After breakfast we all disembarked and were taken In smaller boats to the island. White sand beaches were visible from a distance. The lighthouse made a perfect setting too! It was a long journey of over 40minutes to reach the island. The boat jetty(pier) was a long and beautiful one leading us into the island. At the other end stood a majestic fish canning factory for canning tuna fish. Outside the fish canning factory stood our transport which was a mini tempo rickshaw.
We were soon taken to to Minicoy SPORTS resort. As always there we were welcomed on the island with tender coconuts.
We then left to see the nearby lighthouse. This a historic lighthouse, very well constructed by British long back in 1885. It has withstood time and weather till today. Even though you would need to climb about 200 spiral stairs to reach the top, we were glad we did it. Those were the best views of Minicoy island. The island had already amazed us, but the all round view of the white sand beaches along with the carpet of coconut trees are too good a sight to be put in words.

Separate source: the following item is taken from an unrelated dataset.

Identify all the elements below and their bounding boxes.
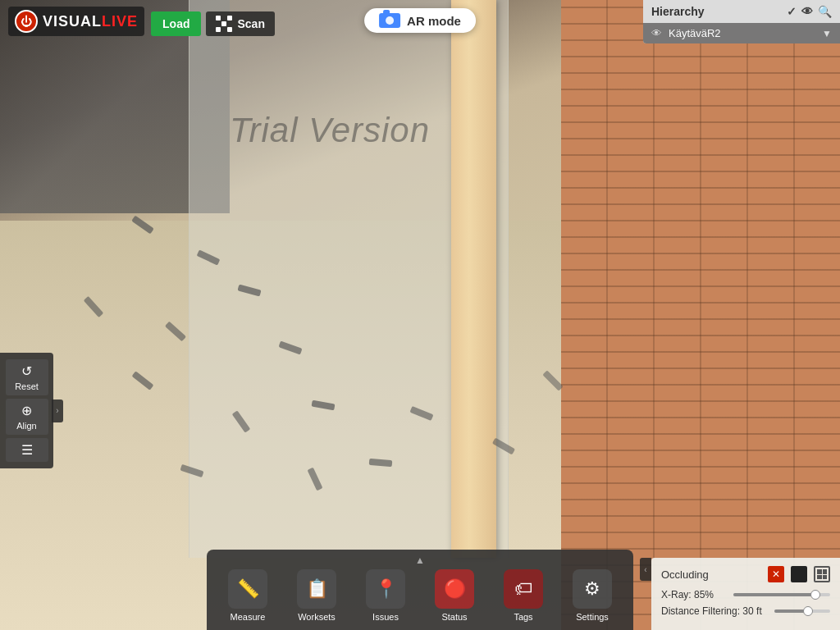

Minicoy island assumed a great importance by virtue of its strategic location after opening Suez canal 1869 which shortened the sea distance between Europe and Far East by 4000 miles. The British government in consultation with Lord Rippon, the then Governor General took a decision in 1882 to construct a Light House in this Island. As this Island was full of coconut trees it was envisaged to construct 49metre high Light house tower to provide around visibility.
The tower was constructed in brick masonry and the black bricks used was as hard stone , which was specially brought from “Birmingham of England and special adhesive compound from Holland”. The construction of Light house was completed in March 1884 and lighting equipment consisted of a kerosene wick lamp enclosed by a lantern was installed in December 1884 by a skilled mechanic from London The light house was formally commissioned on 2nd February 1885. In 1928 the wick lamp was replaced by Petroleum Vapor burner increasing luminous intensity considerably.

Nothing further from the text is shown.